C’est ce que pourrait éclairer maintenant un travail d’historiens, à l’instar de la commission Duclert pour le Rwanda, a minima sur le rôle de la France, et idéalement sur un plan international pour comprendre le raisonnement qui rendit possible les massacres de Srebrenica. 

Car on ne peut se tromper sur ce point, les avions de l’OTAN alors au service de l’ONU, ne furent pas utilisés pour stopper la barbarie des milices serbes, mais ils photographièrent durant toute leur durée les massacres commis en plein air, comme si les bourreaux voulaient confirmer le blanc-seing qui leur avait été délivré. 

Certains responsables politiques de l’époque, comme Alain Juppé, ont déjà reconnu qu’ils se doutaient que « les Serbes ne feraient pas de prisonniers ». Alors pourquoi ne pas avoir protégé leur évacuation à partir de la base de l’ONU ? 

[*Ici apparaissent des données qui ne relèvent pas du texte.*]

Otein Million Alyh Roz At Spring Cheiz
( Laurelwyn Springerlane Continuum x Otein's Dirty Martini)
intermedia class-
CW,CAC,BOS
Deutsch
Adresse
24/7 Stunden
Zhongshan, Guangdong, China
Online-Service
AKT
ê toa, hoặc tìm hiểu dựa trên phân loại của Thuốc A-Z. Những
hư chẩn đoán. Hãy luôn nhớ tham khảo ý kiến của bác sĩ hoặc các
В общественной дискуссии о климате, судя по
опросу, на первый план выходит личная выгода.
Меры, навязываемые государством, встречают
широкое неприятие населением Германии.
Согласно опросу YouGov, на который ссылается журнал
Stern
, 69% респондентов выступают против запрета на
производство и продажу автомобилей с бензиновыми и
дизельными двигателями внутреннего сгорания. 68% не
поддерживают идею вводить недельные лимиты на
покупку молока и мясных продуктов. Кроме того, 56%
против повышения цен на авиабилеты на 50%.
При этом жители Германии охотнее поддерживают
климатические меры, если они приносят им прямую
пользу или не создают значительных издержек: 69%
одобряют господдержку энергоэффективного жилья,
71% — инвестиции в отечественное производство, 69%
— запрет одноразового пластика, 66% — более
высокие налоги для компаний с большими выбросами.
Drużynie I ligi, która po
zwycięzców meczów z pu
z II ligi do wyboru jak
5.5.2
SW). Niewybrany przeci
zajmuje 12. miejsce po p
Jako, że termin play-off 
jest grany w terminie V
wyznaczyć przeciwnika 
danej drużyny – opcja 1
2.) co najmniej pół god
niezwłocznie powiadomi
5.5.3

Pourquoi avoir renoncé à intervenir pour empêcher ce génocide ?

Ces interrogations ne sont pas seulement des questions historiques, les réponses constituent en effet une clef de compréhension des tensions actuelles en Bosnie, tandis que l’entité serbe n’a jamais été dénazifiée après les accords de Dayton et continue de menacer ses voisins. 

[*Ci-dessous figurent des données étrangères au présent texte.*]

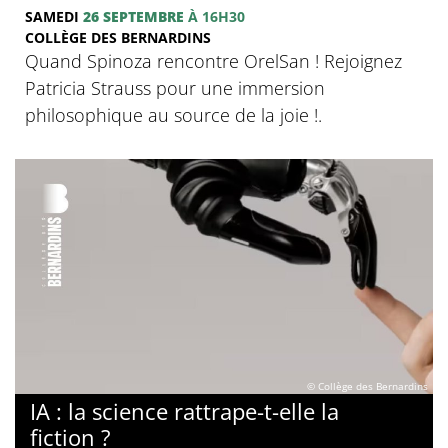
SAMEDI
26 SEPTEMBRE
À 16H30
COLLÈGE DES BERNARDINS
Quand Spinoza rencontre OrelSan ! Rejoignez
Patricia Strauss pour une immersion
philosophique au source de la joie !.
© Collège des Bernardins
IA : la science rattrape-t-elle la
fiction ?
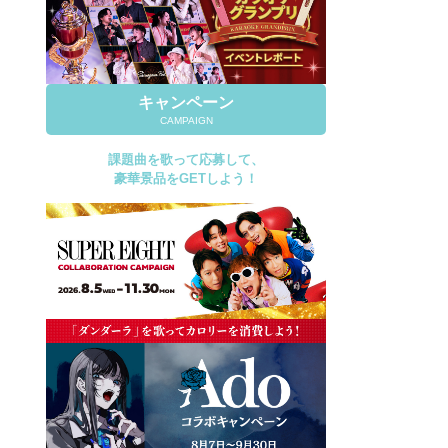
キャンペーン
CAMPAIGN
課題曲を歌って応募して、
豪華景品をGETしよう！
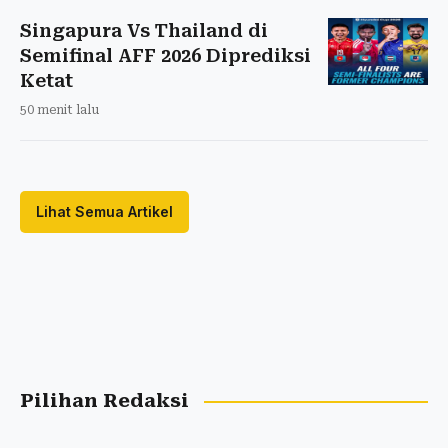
Singapura Vs Thailand di
Semifinal AFF 2026 Diprediksi
Ketat
50 menit lalu
Lihat Semua Artikel
Pilihan Redaksi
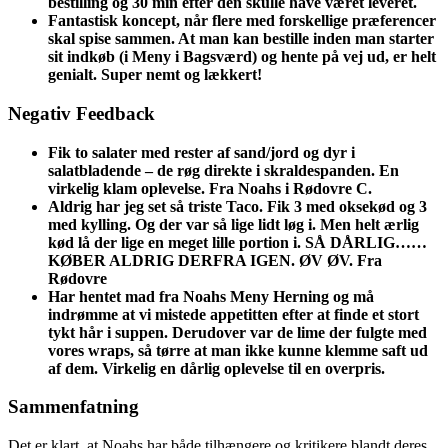
bestilling og 30 min efter den skulle have været leveret.
Fantastisk koncept, når flere med forskellige præferencer
skal spise sammen. At man kan bestille inden man starter
sit indkøb (i Meny i Bagsværd) og hente på vej ud, er helt
genialt. Super nemt og lækkert!
Negativ Feedback
Fik to salater med rester af sand/jord og dyr i
salatbladende – de røg direkte i skraldespanden. En
virkelig klam oplevelse. Fra Noahs i Rødovre C.
Aldrig har jeg set så triste Taco. Fik 3 med oksekød og 3
med kylling. Og der var så lige lidt løg i. Men helt ærlig
kød lå der lige en meget lille portion i. SÅ DÅRLIG……
KØBER ALDRIG DERFRA IGEN. ØV ØV. Fra
Rødovre
Har hentet mad fra Noahs Meny Herning og må
indrømme at vi mistede appetitten efter at finde et stort
tykt hår i suppen. Derudover var de lime der fulgte med
vores wraps, så tørre at man ikke kunne klemme saft ud
af dem. Virkelig en dårlig oplevelse til en overpris.
Sammenfatning
Det er klart, at Noahs har både tilhængere og kritikere blandt deres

Comprendre ce qui s’est passé en Europe en 1995 alors qu’un mécanisme génocidaire se reproduisait 50 ans après la Shoah, est indispensable pour espérer empêcher qu’il ne se reproduise. 

Le travail des historiens, des journalistes et des juristes, l’accès aux archives et les témoignages des acteurs, notamment militaires, sont plus que jamais nécessaires pour ce faire. 

Lire en particulier : Paix et châtiment, les guerres secrètes de la politique et de la justice internationales, de Florence Hartmann

4 commentaires sur “Srebrenica : avons-nous fermé les yeux sur un génocide pour préparer des accords de paix ? Rencontre avec Florence Hartmann 

  1. J’espère qu’un jour la lumière sera faite sur les responsabilités des nations qui ont laissé cette enclave tomber et ces massacres être commis. Les Pays-Bas ont reconnu en partie leurs torts. Concernant les photos aériennes, dans les années qui ont suivi, au moins une partie a été transmise aux enquêteurs du TPIY, en provenance des USA, mais pas sûre de la France. Elles les ont grandement aidés à localiser les fosses communes liées à au génocide de Srebrenica et donc retrouver les corps et fournir une énorme quantité de preuves qui ont contribuer aux condamnations de Mladic et Karadzic, entre autres.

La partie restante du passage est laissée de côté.